DeBERTa-v3 Smishing & Spam Detector — v0.2.2

A high-precision, robust SMS/MMS spam detector fine-tuned for real-world deployment.

Trained on approximately 150,000 English messages (balanced at a 3:1 benign-to-spam ratio).
Fixes critical failure modes from v0.1 through architectural and training innovations.

What Is New in v0.2.2

v0.2.2 is the trained, production-ready release of the v0.2 architecture. This version incorporates systematic error analysis (624 misclassified samples) and targeted improvements to address:

Overconfident false positives on legitimate promotional messages
Missed spam due to obfuscation, truncation, or feature poverty

Compared with v0.1, this release achieves significant improvements in precision while maintaining high recall.

Performance Summary

Test Results on 38,331 Hold-Out Samples

Best model checkpoint: Epoch 8 (saved at model_output_v2.2/checkpoint_epoch8.pt)
Optimal classification threshold (determined via validation): 0.720

At Optimized Threshold (Recommended for Deployment)

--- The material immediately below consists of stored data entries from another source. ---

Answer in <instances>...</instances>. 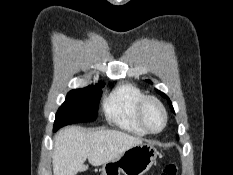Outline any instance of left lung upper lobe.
I'll use <instances>...</instances> for the list:
<instances>
[{
  "instance_id": "left-lung-upper-lobe-1",
  "label": "left lung upper lobe",
  "mask_w": 233,
  "mask_h": 175,
  "mask_svg": "<svg viewBox=\"0 0 233 175\" xmlns=\"http://www.w3.org/2000/svg\"><path fill=\"white\" fill-rule=\"evenodd\" d=\"M148 83H150L151 81L150 80H146ZM159 94H161L164 98H166L167 100H168V103H169V105H170V107H171V109H172V111L174 112V109H173V107H172V103H171V101L169 100V98L167 97V95H165L164 93H162L161 91H158V90H156Z\"/></svg>"
}]
</instances>
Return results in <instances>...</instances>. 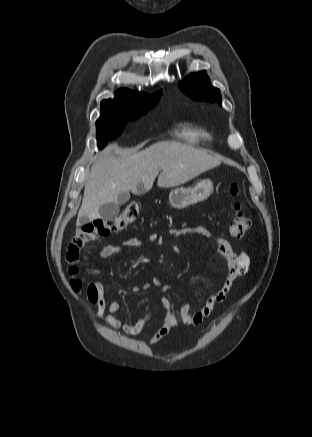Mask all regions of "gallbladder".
I'll list each match as a JSON object with an SVG mask.
<instances>
[{"mask_svg": "<svg viewBox=\"0 0 312 437\" xmlns=\"http://www.w3.org/2000/svg\"><path fill=\"white\" fill-rule=\"evenodd\" d=\"M129 199H130V193L129 191H125V192H121L118 195L116 202H110L101 205L99 208L100 218L102 220H110L116 217L120 211L119 206L126 203ZM80 222L84 224L85 222H87V220L85 218H82Z\"/></svg>", "mask_w": 312, "mask_h": 437, "instance_id": "1", "label": "gallbladder"}]
</instances>
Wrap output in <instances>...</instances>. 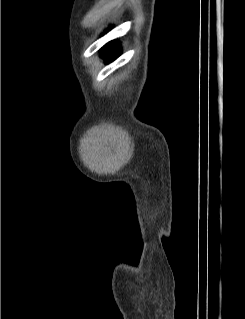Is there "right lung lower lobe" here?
<instances>
[{
    "label": "right lung lower lobe",
    "mask_w": 245,
    "mask_h": 319,
    "mask_svg": "<svg viewBox=\"0 0 245 319\" xmlns=\"http://www.w3.org/2000/svg\"><path fill=\"white\" fill-rule=\"evenodd\" d=\"M120 46L115 42L106 44L102 49V55L109 61H112L119 56Z\"/></svg>",
    "instance_id": "right-lung-lower-lobe-1"
}]
</instances>
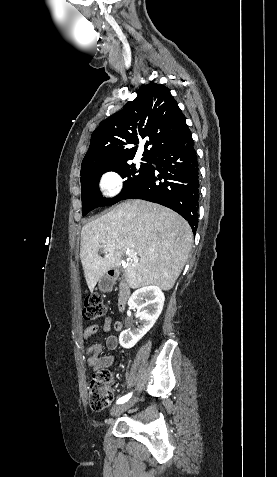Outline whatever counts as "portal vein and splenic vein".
Listing matches in <instances>:
<instances>
[{"label": "portal vein and splenic vein", "instance_id": "portal-vein-and-splenic-vein-1", "mask_svg": "<svg viewBox=\"0 0 277 477\" xmlns=\"http://www.w3.org/2000/svg\"><path fill=\"white\" fill-rule=\"evenodd\" d=\"M127 255H128L129 257H131V258H134V259L137 258V253H136L134 250H132V249H128V250H127Z\"/></svg>", "mask_w": 277, "mask_h": 477}]
</instances>
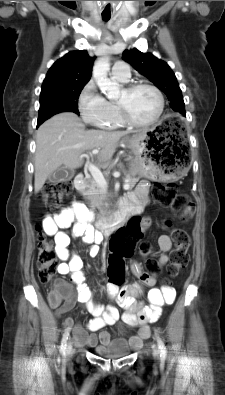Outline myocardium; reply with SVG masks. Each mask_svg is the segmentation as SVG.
<instances>
[{"instance_id":"f54148a6","label":"myocardium","mask_w":225,"mask_h":395,"mask_svg":"<svg viewBox=\"0 0 225 395\" xmlns=\"http://www.w3.org/2000/svg\"><path fill=\"white\" fill-rule=\"evenodd\" d=\"M139 88H148L155 93V95L158 99V111H157L155 117L148 122H137L129 116L125 105L123 103L117 101L116 105H117V108L119 111V115H120V118H121L124 125L130 126V127H136V128L151 127V126L155 125L160 120V118L164 112V106H165L164 97L158 87H156L155 85L150 84L148 82H136V83L129 84L123 88V91H125L126 93H133L134 91H136Z\"/></svg>"}]
</instances>
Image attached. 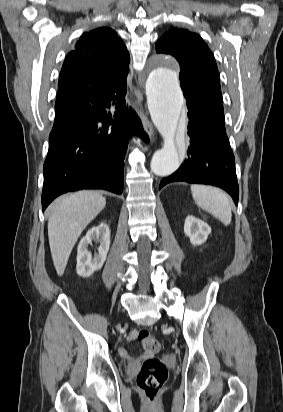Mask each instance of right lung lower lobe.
Wrapping results in <instances>:
<instances>
[{"label": "right lung lower lobe", "mask_w": 283, "mask_h": 412, "mask_svg": "<svg viewBox=\"0 0 283 412\" xmlns=\"http://www.w3.org/2000/svg\"><path fill=\"white\" fill-rule=\"evenodd\" d=\"M60 77L68 79L66 65ZM126 93V86L101 88L56 115L43 167V211L68 191L99 188L122 193L128 140L137 134L148 141L137 114L125 105Z\"/></svg>", "instance_id": "obj_1"}]
</instances>
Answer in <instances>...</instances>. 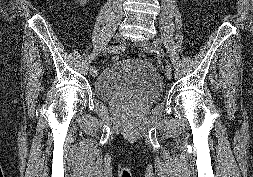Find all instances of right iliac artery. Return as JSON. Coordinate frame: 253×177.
Listing matches in <instances>:
<instances>
[{"label":"right iliac artery","mask_w":253,"mask_h":177,"mask_svg":"<svg viewBox=\"0 0 253 177\" xmlns=\"http://www.w3.org/2000/svg\"><path fill=\"white\" fill-rule=\"evenodd\" d=\"M122 50H124V47L121 45H117V46H110V47H105V49L103 50L104 52H108V53H119ZM99 63V60L96 59V54H93V60L92 63L90 64V69L91 70H96L97 69V64Z\"/></svg>","instance_id":"right-iliac-artery-1"}]
</instances>
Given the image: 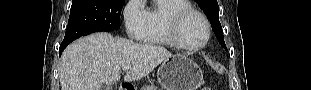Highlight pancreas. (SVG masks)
I'll list each match as a JSON object with an SVG mask.
<instances>
[{
  "label": "pancreas",
  "mask_w": 311,
  "mask_h": 90,
  "mask_svg": "<svg viewBox=\"0 0 311 90\" xmlns=\"http://www.w3.org/2000/svg\"><path fill=\"white\" fill-rule=\"evenodd\" d=\"M142 90H157V87L151 84V85L144 86Z\"/></svg>",
  "instance_id": "cf45deb5"
}]
</instances>
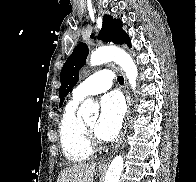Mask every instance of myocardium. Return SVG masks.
Returning <instances> with one entry per match:
<instances>
[{
  "label": "myocardium",
  "instance_id": "myocardium-1",
  "mask_svg": "<svg viewBox=\"0 0 196 182\" xmlns=\"http://www.w3.org/2000/svg\"><path fill=\"white\" fill-rule=\"evenodd\" d=\"M84 129H85V133H86V137L90 143V145H96L98 143V140L96 138V136L94 135V132L92 129H90L86 123H84Z\"/></svg>",
  "mask_w": 196,
  "mask_h": 182
}]
</instances>
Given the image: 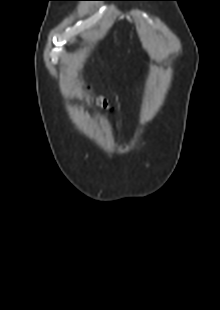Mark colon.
Masks as SVG:
<instances>
[{"label":"colon","mask_w":220,"mask_h":310,"mask_svg":"<svg viewBox=\"0 0 220 310\" xmlns=\"http://www.w3.org/2000/svg\"><path fill=\"white\" fill-rule=\"evenodd\" d=\"M87 99L88 101L93 104L94 106L101 108L103 110H109L110 107L106 100L100 96H93L90 90L87 88Z\"/></svg>","instance_id":"obj_1"}]
</instances>
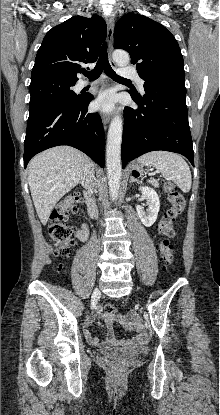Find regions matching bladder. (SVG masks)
<instances>
[{
    "label": "bladder",
    "instance_id": "31cf9c89",
    "mask_svg": "<svg viewBox=\"0 0 220 415\" xmlns=\"http://www.w3.org/2000/svg\"><path fill=\"white\" fill-rule=\"evenodd\" d=\"M147 350L146 345H139V346H131V347H124V348H113L109 349L104 352V355L107 358L114 359V360H129L134 357H137Z\"/></svg>",
    "mask_w": 220,
    "mask_h": 415
}]
</instances>
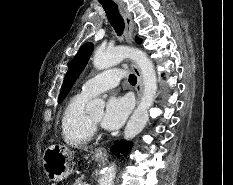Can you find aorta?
Here are the masks:
<instances>
[{
	"label": "aorta",
	"mask_w": 233,
	"mask_h": 185,
	"mask_svg": "<svg viewBox=\"0 0 233 185\" xmlns=\"http://www.w3.org/2000/svg\"><path fill=\"white\" fill-rule=\"evenodd\" d=\"M126 58H130L138 65L143 80V95L141 101L124 130V139L130 140L138 135L146 126L149 120V109L153 105L157 92V77L153 62L145 52L127 46H118L110 50L96 51L93 58V65L98 70L112 67ZM105 102L102 99L90 101L86 106V112L94 113L102 111ZM116 176V165L112 163L103 173L99 185H113Z\"/></svg>",
	"instance_id": "aorta-1"
}]
</instances>
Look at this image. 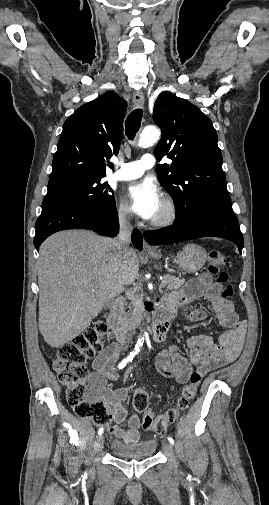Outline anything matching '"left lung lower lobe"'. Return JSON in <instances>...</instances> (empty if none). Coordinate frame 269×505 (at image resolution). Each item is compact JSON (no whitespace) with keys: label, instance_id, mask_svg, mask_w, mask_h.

Class	Precision	Recall	F1-Score
Benign	0.98	0.99	0.98
Spam/Smishing	0.92	0.90	0.91
Accuracy (overall)	—	—	0.97

Overall Metrics @ Optimized Threshold (0.72)

Metric	Value
F1	0.9096
Precision	0.9170
Recall	0.9023
AUC-ROC	0.9883

Confusion Matrix

	Predicted Benign	Predicted Spam
Actual Benign	32,131	468
Actual Spam	560	5,172

At Default Threshold (0.500) — Reference Only

Class	Precision	Recall	F1-Score
Benign	0.99	0.96	0.97
Spam/Smishing	0.79	0.95	0.86

Overall Metrics @ Threshold = 0.50 (Default)

Metric	Value
F1	0.8619
Precision	0.7901
Recall	0.9480
AUC-ROC	0.9883

Training and Validation Metrics

Epoch	Train Loss	Val F1 (Optimal)	Threshold	AUC-ROC
1	0.2453	0.8781	0.735	0.9823
2	0.2204	0.8942	0.710	0.9857
3	0.2183	0.8920	0.675	0.9846
4	0.2180	0.8991	0.675	0.9863
5	0.2156	0.8976	0.725	0.9844
6	0.2159	0.9037	0.695	0.9870
7	0.2158	0.9016	0.675	0.9864
8	0.2147	0.9075	0.720	0.9883

Total training time: 166 minutes
Hardware: 4 x NVIDIA RTX 3090 GPUs
Gradient checkpointing enabled (memory-efficient training)

Architecture Highlights

Model Structure

Input SMS/MMS Text
   → DeBERTa-v3-base Encoder (89,065,216 parameters)
      ├─ [CLS] token embedding (768 dimensions)  
      └─ Attention-weighted pooling over all tokens (768 dimensions)
   → 23 Engineered Features  
      → Linear(23 → 128) + LayerNorm + GELU + Dropout (1,554,930 parameters)  
         ↓
Combined representation: [CLS] ∥ Attention-Pooled ∥ Feature Embedding = 1,664 dimensions  
   → Bottleneck projection (1,664 → 256) + Residual Block  
   → Final classification head (256 → 2)

Key Improvements Over v0.1

Component	v0.1	v0.2.2
Pooling strategy	[CLS] only	Dual pooling: [CLS] + learned attention pooling
Engineered features	15 basic features	23 features (8 new, targeting evasion patterns)
Feature projection	Linear(15 → 64), no normalization	Linear(23 → 128) + LayerNorm + GELU
Loss function	Cross-Entropy Loss	Focal Loss (γ=2) + label smoothing (ε=0.05)
Threshold selection	Fixed at 0.6993	Per-epoch optimization on validation set; final: 0.720

Engineered Features

Original 15 Features (v0.1)

char_count
word_count
avg_word_length
uppercase_ratio
digit_ratio
special_char_ratio
exclamation_count
question_mark_count
has_url
url_count
has_shortened_url
has_phone_number
has_email
has_currency
urgency_score

New 8 Features (v0.2)

unicode_ratio — Detects Unicode substitution (e.g., "Vérífy yøur àccount")
char_entropy — Measures character distribution randomness (low entropy = template spam)
suspicious_spacing — Counts spaced-out patterns like "m e s s a g e"
leet_ratio — Detects leetspeak substitutions (e.g., "l0g1n", "@dDr355")
max_digit_run — Longest consecutive digit sequence (useful for OTP detection)
repeated_char_ratio — Ratio of consecutive repeated characters (e.g., "URGENT!!!")
vocab_richness — Unique words / total words (low = template spam)
has_obfuscated_url — Regex-based detection of broken URLs (e.g., "httpscluesjdko", spaced domains)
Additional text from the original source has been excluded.